И он произвел обманное движение.

– Ну ладно, дядьку, – вдруг воскликнул следователь Александр Иванович. – Значит, завтра сделаем все. Электричка ваша хорошо бегает, так что до города вы за сорок минут доберетесь. А от Южного вокзала до нас – три остановки.

– Так ото ж, – мелко заторопился и заплясал Гупало. – Я утречком до тетки Наташки, ото, заскочу раненько, и вже сразу с ей до вас. И усе быстренько сделаем, как ото надо, чтоб оно было, потому что если б я, ото, знал…

И вновь Титаренке полегчало.

Но теперь он уже осознал суть последовательности, с которой действовало в нем – и над ним – то самое , повязавшее его на Стецька Асташева с родственниками.
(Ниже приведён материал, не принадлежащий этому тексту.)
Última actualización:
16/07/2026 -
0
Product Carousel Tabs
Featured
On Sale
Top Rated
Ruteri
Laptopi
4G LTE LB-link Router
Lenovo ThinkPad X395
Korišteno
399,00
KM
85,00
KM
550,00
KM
Оно давило на него не так, как это бывает при болезнях естественных, а по-пыточному разумно. Муки наплывали на свою жертву будто бы с неведомой никому стороны, а избавитель обнаруживался только по счастливому стечению обстоятельств. Он выполнял спасительную свою роль почти задаром, или, вернее сказать, – за пустячную услугу; от этого получалась взаимопомощь. Требовалось только догадаться – чем можешь ты, бесполезный, быть полезен? Какою малостью отблагодаришь? Но на второй, много – на третий раз все становилось понятным. Злая пытка прерывалась мгновенно, как только следователь Александр Иванович смещался в правильном, угодном направлении, определять которое ему даже не приходилось. Но спаситель-пытатель, не надеясь на упорного и всегда готового ускользнуть от порученного ему задания Титаренку, время от времени возобновлял действие мук: не в наказание, но чтобы предупредить возможные иллюзии; и затем – опять приостанавливал их; следователь Александр Иванович поневоле, под воздействием своих мытарств, начинал испытывать знакомое многим страдальцам чувство благодарности – за то, что муки их длятся не постоянно, а с перерывами, и из одного этого чувства поступал, как было ему предложено. Вместе с тем никто не покушался на титаренковскую свободу непонимания, реши он пользоваться ею и далее.